How to Keep Your New Year’s Resolution to Get Fit

List of New Years Resolutions

New Year’s Resolutions

If you’re like most people, you see the new year as an opportunity to start fresh; to hit the reset button on your habits, and get back into shape. It only makes sense to want to get back on track. Celebrations and sweets during the holidays have a way of adding up, and with the hectic schedule that often accompanies the season, it can feel almost impossible to stay true to your training routine. Only the most die-hard amongst us seem to come out unscathed.

For the rest of us, here are the three keys to winning the resolution game:

1) Start gradually, and ease into a routine

One of the best ways to disappoint yourself with a new year’s resolution, is to make one that’s overly ambitious and unrealistic resolution. We’ve all done it. “This year, I’m really going to do it. I’m going to watch everything I eat, cut out junk food, run, and hit the gym 5 days a week!” While setting big goals can be fine for some, many of us need to stay grounded in order to succeed. Our natural tendency is to lean toward an “all-or-nothing” mentality. Even though we start with the best intentions, as soon as we slip up even a little it feels like we’ve failed, and next thing you know all of our goals go out the window.
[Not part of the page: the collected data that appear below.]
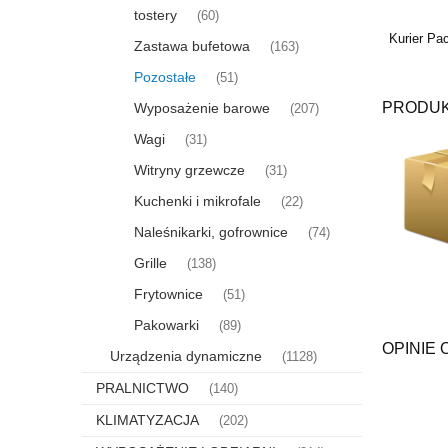
tostery
(60)
Kurier Pa
Zastawa bufetowa
(163)
Pozostałe
(51)
PRODUK
Wyposażenie barowe
(207)
Wagi
(31)
Witryny grzewcze
(31)
Kuchenki i mikrofale
(22)
Naleśnikarki, gofrownice
(74)
Grille
(138)
Frytownice
(51)
Pakowarki
(89)
OPINIE 
Urządzenia dynamiczne
(1128)
PRALNICTWO
(140)
KLIMATYZACJA
(202)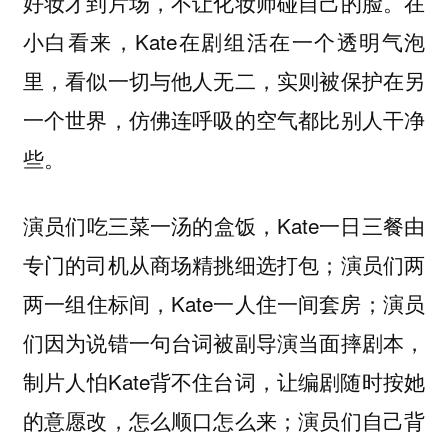
好妆才到片场，不让化妆师碰自己的脸。在
小白看来，Kate在剧组活在一个透明气泡
里，看似一切与他人无二，实则被保护在另
一个世界，仿佛连呼吸的空气都比别人干净
些。
演员们吃三菜一汤的盒饭，Kate一日三餐由
专门的司机从商场精挑细选打包；演员们两
两一组住标间，Kate一人住一间套房；演员
们因为说错一句台词被副导演当面摔剧本，
制片人怕Kate背不住台词，让编剧随时按她
的意愿改，怎么顺口怎么来；演员们自己背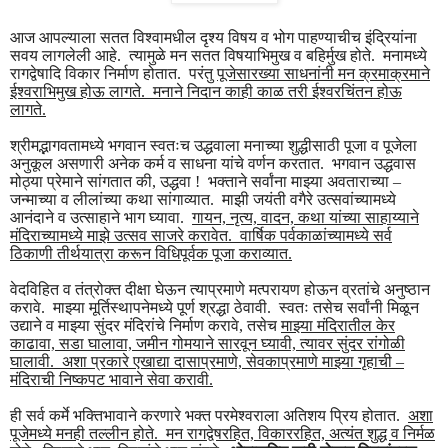
आज आपल्याला सतत विश्वामधील दृश्य विषय व भोग पाहण्याचीच इंद्रियांना
सवय लागलेली आहे. त्यामुळे मन सतत विषयाभिमुख व बहिर्मुख होते. मनामध्ये
रागद्वेषादि विकार निर्माण होतात. परंतु
पूजेसारख्या साधनांनी मन क्रमाक्रमाने
ईश्वराभिमुख होऊ लागते. मनाने निदान काही काळ तरी ईश्वरचिंतन होऊ
लागते.
श्रीमद्भागवतामध्ये भगवान स्वतःच उद्धवाला मनाच्या शुद्धीसाठी पूजा व पूजेला
अनुकूल असणारी अनेक कर्म व साधना यांचे वर्णन करतात. भगवान उद्धवास
मोठ्या प्रेमाने सांगतात की, उद्धवा ! भक्ताने सर्वांना माझ्या अवताराच्या –
जन्माच्या व लीलांच्या कथा सांगाव्यात. माझी जयंती वगैरे उत्सवांच्यामध्ये
आनंदाने व उत्साहाने भाग घ्यावा.
गायन, नृत्य, वादन, कथा यांच्या साहाय्याने
मंदिराच्यामध्ये माझे उत्सव साजरे करावेत. वार्षिक पर्वकाळांच्यामध्ये सर्व
ठिकाणी तीर्थयात्रा करून विधिपूर्वक पूजा कराव्यात.
वेदविहित व तंत्रोक्त दीक्षा घेऊन त्याप्रमाणे मत्परायण होऊन व्रतांचे अनुष्ठान
करावे. माझ्या मूर्तिस्थापनेमध्ये पूर्ण श्रद्धा ठेवावी. स्वतः तसेच सर्वांनी मिळून
उद्याने व माझ्या सुंदर मंदिरांचे निर्माण करावे, तसेच
माझ्या मंदिरातील केर
काढावा, सडा घालावा, जमीन गोमयाने सारवून घ्यावी, त्यावर सुंदर रांगोळी
घालावी. अशा प्रकारे एखाद्या दासाप्रमाणे, सेवकाप्रमाणे माझ्या गृहाची –
मंदिराची निष्कपट भावाने सेवा करावी.
ही सर्व कर्मे भक्तिभावाने करणारे भक्त परमेश्वराला अतिशय प्रिय होतात.
अशा
पूजेमध्ये मनही तल्लीन होते. मन रागद्वेषरहित, विकाररहित, अत्यंत शुद्ध व निर्मळ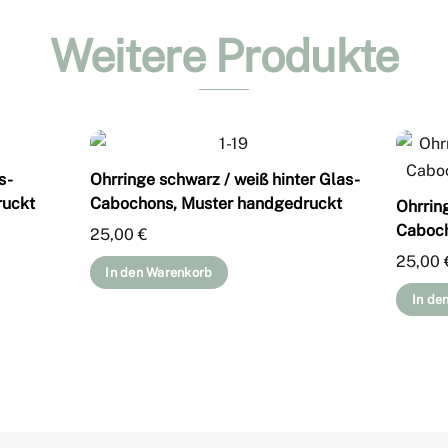
Weitere Produkte
s-
Ohrringe schwarz / weiß hinter Glas-
ruckt
Cabochons, Muster handgedruckt
Ohrrin
Caboch
25,00
€
25,00
In den Warenkorb
In de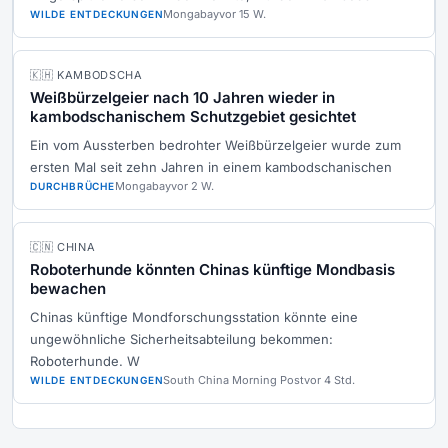
Mongabay
vor 15 W.
WILDE ENTDECKUNGEN
🇰🇭 KAMBODSCHA
Weißbürzelgeier nach 10 Jahren wieder in
kambodschanischem Schutzgebiet gesichtet
Ein vom Aussterben bedrohter Weißbürzelgeier wurde zum
ersten Mal seit zehn Jahren in einem kambodschanischen
Mongabay
vor 2 W.
DURCHBRÜCHE
🇨🇳 CHINA
Roboterhunde könnten Chinas künftige Mondbasis
bewachen
Chinas künftige Mondforschungsstation könnte eine
ungewöhnliche Sicherheitsabteilung bekommen:
Roboterhunde. W
South China Morning Post
vor 4 Std.
WILDE ENTDECKUNGEN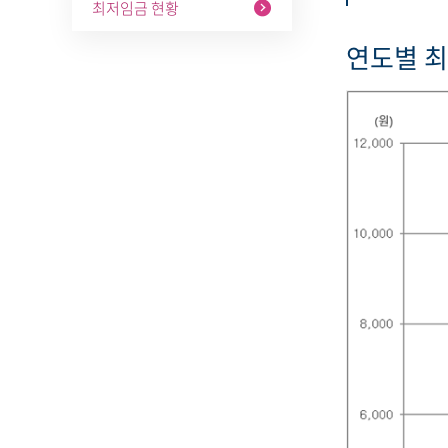
최저임금 현황
연도별 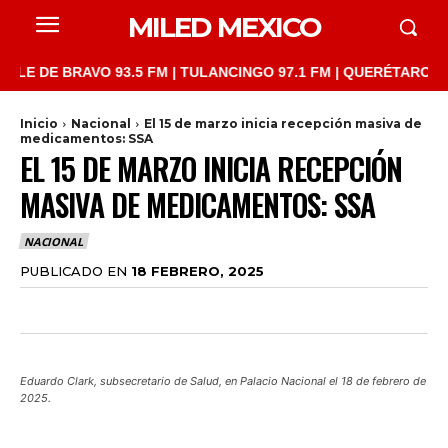
MILED MEXICO
E BRAVO 93.5 FM | TULANCINGO 97.1 FM | QUERÉTARO 103.1 FM 
Inicio
Nacional
El 15 de marzo inicia recepción masiva de
medicamentos: SSA
EL 15 DE MARZO INICIA RECEPCIÓN
MASIVA DE MEDICAMENTOS: SSA
NACIONAL
PUBLICADO EN
18 FEBRERO, 2025
Eduardo Clark, subsecretario de Salud, en Palacio Nacional el 18 de febrero de
2025.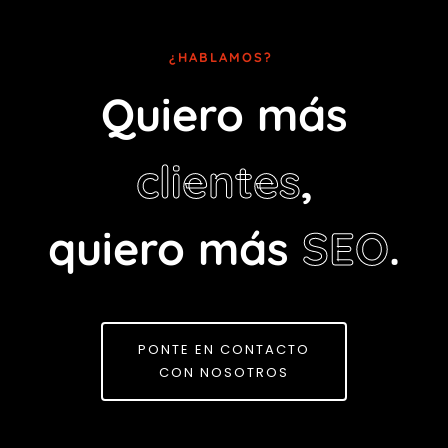
¿
H
A
B
L
A
M
O
S
?
Quiero más
clientes
,
quiero más
SEO
.
PONTE EN CONTACTO
CON NOSOTROS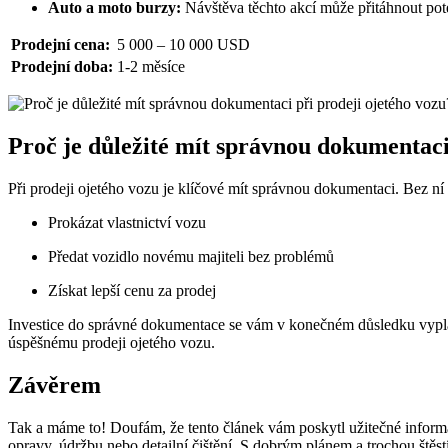
Auto a moto burzy:
Návštěva těchto akcí může přitáhnout poten
Prodejní cena:
5 000 – 10 000 USD
Prodejní doba:
1-2 měsíce
Proč je důležité mít správnou dokumentaci
Při prodeji ojetého vozu je klíčové mít správnou dokumentaci. Bez ní
Prokázat vlastnictví vozu
Předat vozidlo novému majiteli bez problémů
Získat lepší cenu za prodej
Investice do správné dokumentace se vám v konečném důsledku vyplatí
úspěšnému prodeji ojetého vozu.
Závěrem
Tak a máme to! Doufám, že tento článek vám poskytl užitečné informac
opravy, údržbu nebo detailní čištění. S dobrým plánem a trochou štěst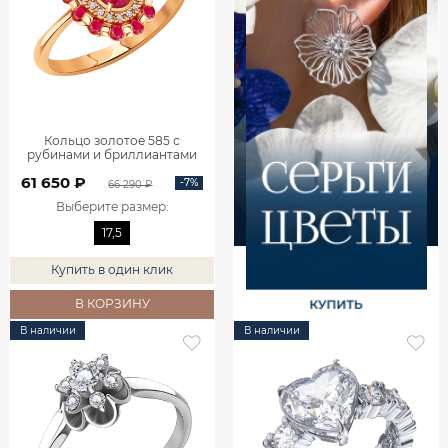
Кольцо золотое 585 с
рубинами и бриллиантами
1101742-02770
61 650 ₽
-7%
66 290 ₽
Выберите размер
:
17,5
Купить в один клик
В КОРЗИНУ
В наличии
В наличии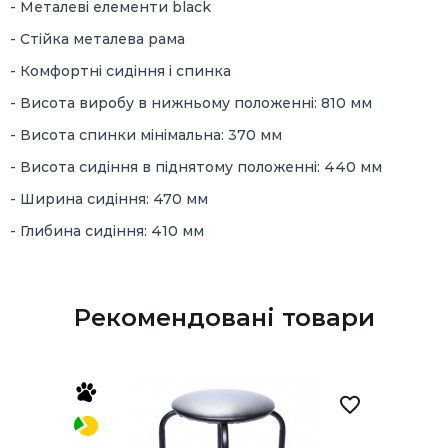
- Металеві елементи black
- Стійка металева рама
- Комфортні сидіння і спинка
- Висота виробу в нижньому положенні: 810 мм
- Висота спинки мінімальна: 370 мм
- Висота сидіння в піднятому положенні: 440 мм
- Ширина сидіння: 470 мм
- Глибина сидіння: 410 мм
Рекомендовані товари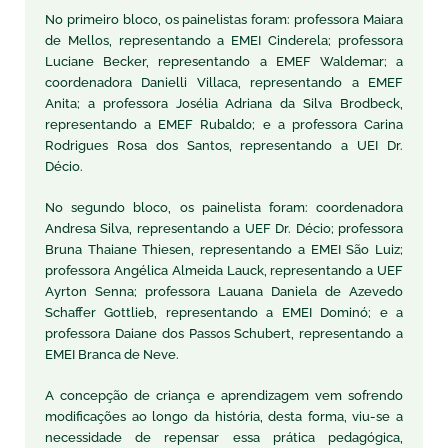
No primeiro bloco, os painelistas foram: professora Maiara
de Mellos, representando a EMEI Cinderela; professora
Luciane Becker, representando a EMEF Waldemar; a
coordenadora Danielli Villaca, representando a EMEF
Anita; a professora Josélia Adriana da Silva Brodbeck,
representando a EMEF Rubaldo; e a professora Carina
Rodrigues Rosa dos Santos, representando a UEI Dr.
Décio.
No segundo bloco, os painelista foram: coordenadora
Andresa Silva, representando a UEF Dr. Décio; professora
Bruna Thaiane Thiesen, representando a EMEI São Luiz;
professora Angélica Almeida Lauck, representando a UEF
Ayrton Senna; professora Lauana Daniela de Azevedo
Schaffer Gottlieb, representando a EMEI Dominó; e a
professora Daiane dos Passos Schubert, representando a
EMEI Branca de Neve.
A concepção de criança e aprendizagem vem sofrendo
modificações ao longo da história, desta forma, viu-se a
necessidade de repensar essa prática pedagógica,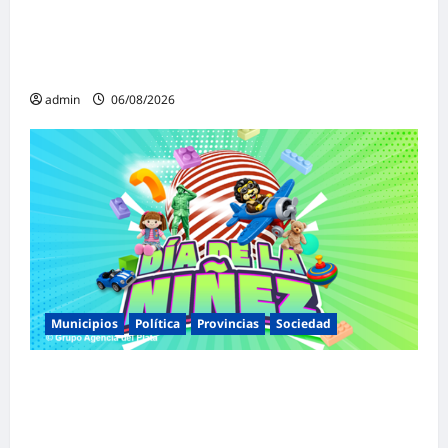
«Presidente cipayo»: Mayans cruzó con
dureza a Milei y advirtió sobre un juicio
político por traición a la Patria
admin
06/08/2026
Municipios
Política
Provincias
Sociedad
Malvinas Argentinas celebra el Día de la
Niñez con dos jornadas de juegos,
espectáculos y actividades para toda la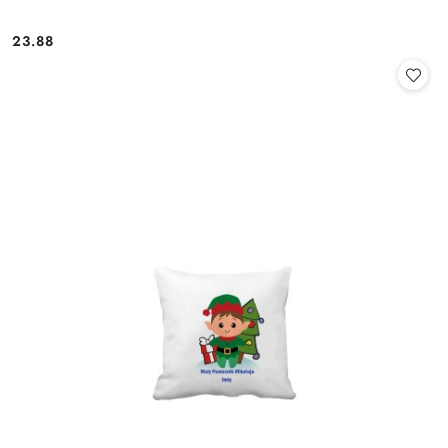
23.88
Cena: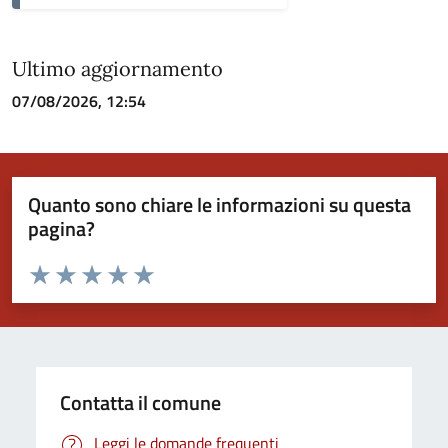
Ultimo aggiornamento
07/08/2026, 12:54
Quanto sono chiare le informazioni su questa
pagina?
Valuta da 1 a 5 stelle la pagina
Valuta 1 stelle su 5
Valuta 2 stelle su 5
Valuta 3 stelle su 5
Valuta 4 stelle su 5
Valuta 5 stelle su 5
Contatta il comune
Leggi le domande frequenti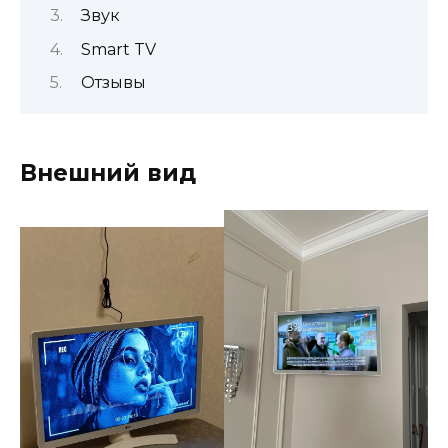
Звук
Smart TV
Отзывы
Внешний вид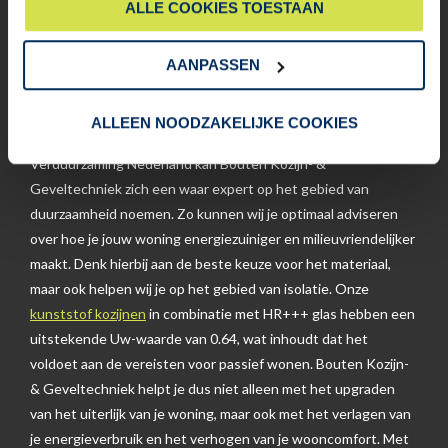
ALLE COOKIES TOESTAAN
gebruiken.
Met de stijgende energiekosten en strengere eisen voor
verduurzaming
, is duurzaamheid een belangrijk onderdeel van
AANPASSEN
Bouten Kozijn- & Geveltechniek. De relevantie van dit
onderwerp kan niet onderschat worden. Dankzij onze
ALLEEN NOODZAKELIJKE COOKIES
investeringen in innovaties en onze samenwerking met
Verduurzaming Nederland kan Bouten Kozijn- &
Geveltechniek zich een waar expert op het gebied van
duurzaamheid noemen. Zo kunnen wij je optimaal adviseren
over hoe je jouw woning energiezuiniger en milieuvriendelijker
maakt. Denk hierbij aan de beste keuze voor het materiaal,
maar ook helpen wij je op het gebied van isolatie. Onze
kunststof kozijnen
in combinatie met HR+++ glas hebben een
uitstekende Uw-waarde van 0.64, wat inhoudt dat het
voldoet aan de vereisten voor passief wonen. Bouten Kozijn-
& Geveltechniek helpt je dus niet alleen met het upgraden
van het uiterlijk van je woning, maar ook met het verlagen van
je energieverbruik en het verhogen van je wooncomfort. Met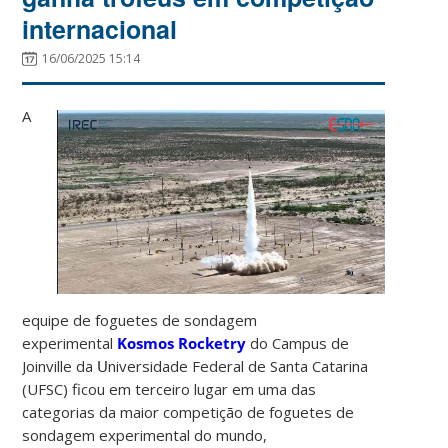
internacional
16/06/2025 15:14
A
equipe de foguetes de sondagem
experimental
Kosmos Rocketry
do Campus de
Joinville da 𝖴niversidade Federal de Santa Catarina
(UFSC) ficou em terceiro lugar em uma das
categorias da maior competição de foguetes de
sondagem experimental do mundo,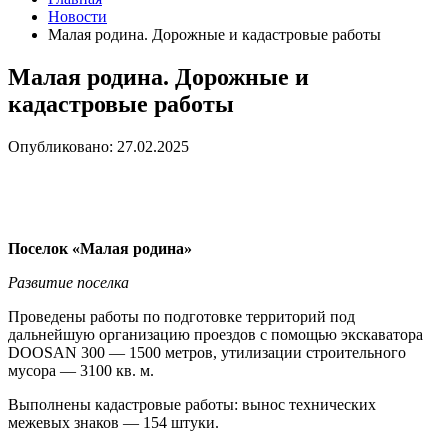
Новости
Малая родина. Дорожные и кадастровые работы
Малая родина. Дорожные и
кадастровые работы
Опубликовано: 27.02.2025
Поселок «Малая родина»
Развитие поселка
Проведены работы по подготовке территорий под
дальнейшую организацию проездов с помощью экскаватора
DOOSAN 300 — 1500 метров, утилизации строительного
мусора — 3100 кв. м.
Выполнены кадастровые работы: вынос технических
межевых знаков — 154 штуки.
What’s the solution? Always ease into training gradually. Even if you used to be a serious athlete, take an honest look at what you have been doing over the last couple months. Try adding just 1-2 training days a week to your current schedule. This change is manageable, and not at all overwhelming. As you become comfortable with the routine, try adding one more day. Eventually, exercise will become a natural habit, and your progress will multiply over time. The key here is to be patient and enjoy the process.

2) Make SMART goals

SMART goals are specific, measurable, attainable, relevant, and time-bound. An example of a SMART goal looks like this: “I’m going to drop from a size 36, to size 32 by April 1st.” Notice that this meets all of the criteria for a SMART goal listed above. Once you have made your goal, lay out an action plan to guide your success: “To reach my goal, I’m going to walk 30 minutes a day on my lunch breaks, and do full body circuit training for 30 minutes on Tuesdays and Thursdays.” Making clear, actionable plans will help you stay on track. Remember to write down your goal, and look at it often as you’re training. This is helpful when you start to lose motivation. It is especially helpful to set a completion date that has emotional significance to you. You might try a birthday, an anniversary, a vacation, or any occasion that you want to look or feel your best for.

3) Don’t be afraid to seek help

Sometimes it can feel overwhelming to get after a new years resolution, especially if working out is something you haven’t done in a while. Going it alone is especially challenging, so one of the best ways to ensure success is to find a support network. Talk to your friends, family, or co-workers about joining a gym or starting a walking group. If you are looking for something a bit more structured, find a weekly group exercise class or seek the help of a certified personal trainer. When you know somebody is there to back you up, training feels like less of a chore, and becomes something you really look forward to.

A New Year’s Resolution doesn’t have to be hard. Remember that big change is the accumulation of small change over time. Adding even a little exercise to what you’re doing now is a step in the right direction. Keep to your resolve, and we know you’ll see amazing results.